Les chars américains arrivent par la rue Bois Bourdon, franchissent le pont du Berger, s’engagent dans la rue de Genly mais s’arrêtent indécis sur la route à suivre pour atteindre Mons via Jemappes selon le plan de bataille établi par le général Rose.

Un char prend position le long du terril canon pointé vers le haut de la rue au cas où les allemands viendraient les surprendre de ce côté. La foule entoure les libérateurs.

Un jeune homme, 23 ans, Max EYCKERMANS, étudiant à la Consul (institution qui, plus tard, portera le nom des FUCAM, puis UCL Mons) est monté sur le char et montre sur une carte au chef de la colonne la route à suivre pour atteindre Mons. 

La colonne blindée se remet en route par la rue de Genly laissant la foule en liesse faire des commentaires. 

Hélas, peu après, nous voyons une colonne motorisée allemande arriver par la rue Léon Defuisseaux. En un clin d’œil la rue se vide et les drapeaux enlevés des fenêtres précipitamment… Les allemands se sentant pris au piège veulent éviter l’encerclement et fuient vers Givry. Ils n’iront pas loin, une arrière-garde américaine située dans la rue Bois Bourdon tient sous son feu le bas de la rue Ferrer bien dégagée à l’époque car la cité Floréal n’était pas construite. Les premiers éléments de la colonne allemande se font détruire. La colonne s’arrête et stationne un long moment le long du terril de l’Agrappe.

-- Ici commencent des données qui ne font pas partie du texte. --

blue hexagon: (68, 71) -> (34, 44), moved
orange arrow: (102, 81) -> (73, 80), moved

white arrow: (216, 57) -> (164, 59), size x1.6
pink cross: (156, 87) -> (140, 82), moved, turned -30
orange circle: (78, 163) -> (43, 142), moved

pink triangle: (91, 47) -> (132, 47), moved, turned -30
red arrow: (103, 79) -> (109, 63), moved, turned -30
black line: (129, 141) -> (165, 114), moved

Cachés dans la cave nous entendons les officiers allemands discuter avant de prendre une décision. Mon père ancien déporté en Allemagne pendant la Guerre 14-18 comprend un peu, il en est de même pour l’étudiant Max EYCKERMANS (réfractaire au travail obligatoire en Allemagne, se cachant de la police allemande, il vivait chez nous). Aucun des deux ne font part de ce qu’ils comprennent à la famille repliée dans l’escalier conduisant à la cave. A un certain moment la colonne descend et va se masser au-delà du pont du Berger, entre le carrefour de la rue Bois Bourdon et jusqu’aux dernière maisons de la rue Ferrer ; elle est protégée du feu américain par ces maisons.

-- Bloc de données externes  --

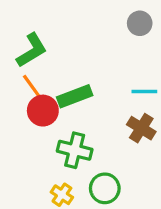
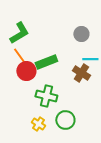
gray circle: (140, 23) -> (81, 34), moved
brown cross: (141, 128) -> (81, 73), moved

La nuit tombe, peut- être les allemands pensaient-ils s’échapper à la faveur de l’obscurité, mais les américains veillent, toute fuite avec les véhicules est impossible...  A un certain moment une énorme explosion retenti, toute la maison tremble, mon père entrouvre la porte et regarde dans la rue, la partie de la rue Ferrer où stationnaient les allemands est en feu ; ils ont fait sauter toute la colonne. Inconscients, mon père et Max sont montés en haut du terril et ont pu voir le désastre. Nous saurons le lendemain que les allemands avaient laissé dans les camions leurs blessés qui périront carbonisés …

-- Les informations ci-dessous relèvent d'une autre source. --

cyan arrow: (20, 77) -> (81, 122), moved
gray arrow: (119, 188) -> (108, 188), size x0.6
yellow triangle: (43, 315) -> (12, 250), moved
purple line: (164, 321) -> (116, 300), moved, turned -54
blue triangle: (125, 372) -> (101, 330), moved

Les soldats allemands encore valides ont fui par les prairies à gauche de la rue Ferrer. (Pendant l’occupation elle avait changé de nom et s’appelait rue des ducs de Bourgogne). Les maisons de part et d’autre de la rue sont fortement endommagée, une jeune fille perdra la vue. 

Le lendemain, dimanche, aux Quatre Pavés, il y eu aussi des combats et des destructions . 

Dans les jours qui ont suivi une colonne blindée américaine remonta la rue Ferrer le long du terril, un campement avait été installé dans les prairies le long de la rue Joseph Wauters. Mon père n’a pas pu faire de photos car la Military Police l’interdisait absolument, il n’a pu photographier que leur départ. 

Des prisonniers allemands ont été évacués par camion, ils semblaient heureux de leur sort, ils étaient vivants… 

Dans le courant du mois, un matin, nous avons eu la surprise de voir des prisonniers allemands descendre la rue Ferrer, ils partaient pour un camp d’internement. Très disciplinés, ils marchaient aux pas vraisemblablement encadrés par leurs sous- officiers. Des injures leur furent adressées. Cette troupe était encadrée par des soldats américains. 

Les photos ont été prises par Auguste Debiève, ancien déporté de la Guerre 14-18 d’abord à Münster puis ensuite sur le front de la Somme, en France à Marquion. A la libération, il était chef de train (accompagnateur) à la SNCB.

Des festivités eu lieu à Frameries pour fêter la libération, des farandoles endiablées se sont déroulées sur la grand place au son de la musique.